For an American observer, it was an impressive showing that made it hard not to wonder why the only movement with any steam in the U.S. these days is the Tea Party. Why is it that our economic crisis has prompted people to beg for more public sector cuts instead of fewer, for more austerity instead of less? Is a movement against the continued ravaging of state services even possible here?
Of course, there are important political differences between the countries. Because the U.K.'s cuts came as part of a national package of reform, voters had a focus for their ire, as opposed to the U.S., where cuts are scattered across local, state and federal governments. And, of course, it’s easier to organize a nationwide movement in a country that’s geographically smaller than many American states.
Moreover, many British voters felt they'd been the victims of a bait-and-switch in the last election. After declaring themselves no longer the "nasty party" in the run-up to the 2010 election, the Conservatives' rush to cut public services while turning a blind eye to corporate tax evasion rekindled the old stereotype of aristocratic Tories out to maintain their posh lifestyles at the expense of the working and middle classes. Plus, the decision of Liberal Democrat leader Nick Clegg, who is part of the governing coalition, to break his pre-election pledge to oppose tuition increases prompted outrage among many of his young supporters.
Other differences are more ideological. Americans have largely swallowed the low-taxes-lead-to-growth mantra that has yet to become dogma in Britain, and are still too caught up in the myth of the individual to accept the idea that we have a collective responsibility to fund the services we depend on. Brits, on the other hand, are more conscious of class divisions and social mobility, less convinced that they'll become millionaires someday and more wary of the power of actual millionaires.
Perhaps most important, we don't really expect as much from government as the British do. Whereas the tripling of student fees has proven a powerful mobilizing force in the U.K., cuts to public university funding in the U.S. have prompted dismay but have largely been met with resignation. Going into debt to finance one's higher education is more or less expected here. And unlike the U.K., we don’t have a national health system that provides everyone with low-cost care to whittle back. Indeed, in a neat reversal of the Tea Party’s socialist fear-mongering, British activists have held up America as a cautionary tale of unchecked capitalism, warning that reductions in public sector programs like the National Health Service and childcare programs will make the U.K. a more violent, distrusting, unequal society.
No wonder that instead of marching on the Mall, we've just started paying out of our own pockets for what were once public services. It's no secret that the U.S. is more right-wing than the U.K., but Americans really are a Tory dream come true: While Cameron's vision of a "Big Society" in which citizens volunteer to run post offices and staff libraries has been roundly criticized in the U.K., Americans have adopted a Big Society mentality all on our own, volunteering to fill in for teachers and police officers in the face of funding cuts. It'd be nice to see this simply as evidence that the good old American can-do spirit is alive and well, but it’s hard not to feel we've given up much too easily, accepting too quickly that there really is no other option.

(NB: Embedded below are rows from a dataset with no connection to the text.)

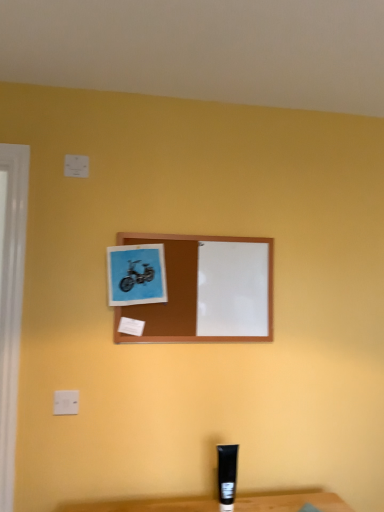 Question: Is brown wooden picture frame at center, which is the 2th picture frame in left-to-right order, aimed at white plastic electric outlet at upper left?

Choices:
 (A) yes
 (B) no

Answer: (B)

Question: From the image's perspective, is brown wooden picture frame at center, which is the 2th picture frame in left-to-right order, on white plastic electric outlet at upper left?

Choices:
 (A) yes
 (B) no

Answer: (A)

Question: From a real-world perspective, is brown wooden picture frame at center, which is the 2th picture frame in left-to-right order, beneath white plastic electric outlet at upper left?

Choices:
 (A) yes
 (B) no

Answer: (B)

Question: Is brown wooden picture frame at center, acting as the first picture frame starting from the right, far away from white plastic electric outlet at upper left?

Choices:
 (A) no
 (B) yes

Answer: (A)

Question: Can we say brown wooden picture frame at center, acting as the first picture frame starting from the right, lies outside white plastic electric outlet at upper left?

Choices:
 (A) no
 (B) yes

Answer: (B)

Question: From their relative heights in the image, would you say white plastic electric outlet at upper left is taller or shorter than blue paper at upper center, which appears as the 2th picture frame when viewed from the right?

Choices:
 (A) tall
 (B) short

Answer: (B)

Question: Do you think white plastic electric outlet at upper left is within blue paper at upper center, arranged as the first picture frame when viewed from the left, or outside of it?

Choices:
 (A) outside
 (B) inside

Answer: (A)

Question: Is point pyautogui.click(x=59, y=406) positioned closer to the camera than point pyautogui.click(x=145, y=293)?

Choices:
 (A) farther
 (B) closer

Answer: (B)

Question: Is white plastic electric outlet at upper left wider or thinner than blue paper at upper center, arranged as the first picture frame when viewed from the left?

Choices:
 (A) thin
 (B) wide

Answer: (A)

Question: From the image's perspective, is blue paper at upper center, which appears as the 2th picture frame when viewed from the right, positioned above or below white plastic electric outlet at upper left?

Choices:
 (A) above
 (B) below

Answer: (A)

Question: From a real-world perspective, relative to white plastic electric outlet at upper left, is blue paper at upper center, arranged as the first picture frame when viewed from the left, vertically above or below?

Choices:
 (A) below
 (B) above

Answer: (B)

Question: Considering their positions, is blue paper at upper center, which appears as the 2th picture frame when viewed from the right, located in front of or behind white plastic electric outlet at upper left?

Choices:
 (A) front
 (B) behind

Answer: (B)

Question: Is blue paper at upper center, which appears as the 2th picture frame when viewed from the right, spatially inside white plastic electric outlet at upper left, or outside of it?

Choices:
 (A) outside
 (B) inside

Answer: (A)

Question: From the image's perspective, is blue paper at upper center, which appears as the 2th picture frame when viewed from the right, located above or below brown wooden picture frame at center, which is the 2th picture frame in left-to-right order?

Choices:
 (A) below
 (B) above

Answer: (B)

Question: In terms of size, does blue paper at upper center, which appears as the 2th picture frame when viewed from the right, appear bigger or smaller than brown wooden picture frame at center, which is the 2th picture frame in left-to-right order?

Choices:
 (A) small
 (B) big

Answer: (A)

That said, there are hints of a nascent anti-austerity movement -- a left-wing response to the Tea Party -- in the U.S. The struggle over public employees' collective bargaining rights in Wisconsin sparked a massive nationwide response. Last week, teachers and parents in New York City protested school budget cuts, and on Saturday, several thousand union members marched in Los Angeles in solidarity with Wisconsin workers. Albany is now bracing for a "Wisconsin-style" protest as New York legislators begin deliberations over the state budget.
There are even branches of UK Uncut, the activist group formed to oppose the British government's austerity measures, now emerging in the U.S. In a day of direct-action protests organized in conjunction with last weekend's London march, US Uncut groups in Washington, D.C., and San Francisco peacefully shut down Bank of America branches to protest the bank's avoidance of federal income tax.

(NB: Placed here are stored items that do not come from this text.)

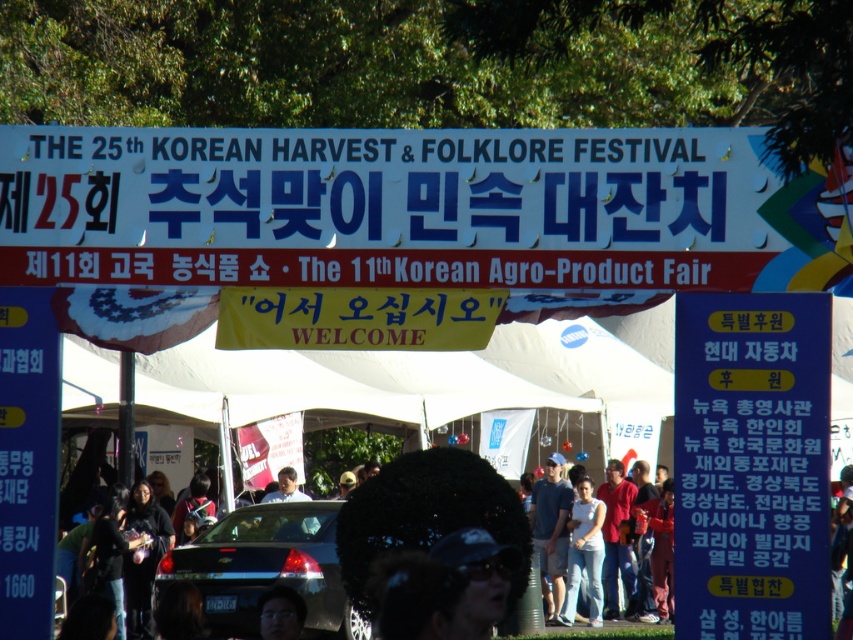 Does blue paper sign at center have a lesser width compared to blue denim jeans at center?

No, blue paper sign at center is not thinner than blue denim jeans at center.

Is point (724, 403) farther from camera compared to point (543, 500)?

That is False.

This screenshot has height=640, width=853. I want to click on blue paper sign at center, so click(751, 465).

Which is above, blue paper sign at center or blue plastic sign at left?

blue plastic sign at left is above.

Between blue paper sign at center and blue plastic sign at left, which one has more height?

Standing taller between the two is blue plastic sign at left.

Does point (769, 531) come in front of point (53, 436)?

Yes, it is.

The image size is (853, 640). Identify the location of blue paper sign at center. (751, 465).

For all the differences between the U.S. and the U.K., the similarities are more acute. We're facing the same kinds of reductions in vital public services and watching the most vulnerable take it on the chin so that corporations and wealthy individuals can pay less in taxes. And while we’re not likely to see hundreds of thousands march on the Mall against austerity measures any time soon, we may well be witnessing the development of a grass-roots network of state- and city-level organizations dedicated to fighting back against the idea that there's only one way to solve a budget deficit.